### WHAT TO WORK ON:
Your copy should match the entries exactly, except that it holds no pictures.

Stored data entries:
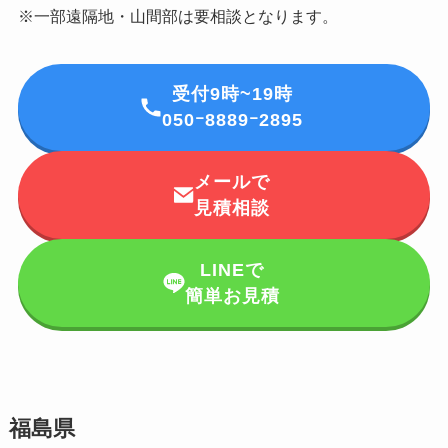
※一部遠隔地・山間部は要相談となります。
受付9時~19時
050ｰ8889ｰ2895
メールで
見積相談
LINEで
簡単お見積
福島県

### RESULT OF THIS TASK:
※一部遠隔地・山間部は要相談となります。
受付9時~19時
050ｰ8889ｰ2895
メールで
見積相談
LINEで
簡単お見積
福島県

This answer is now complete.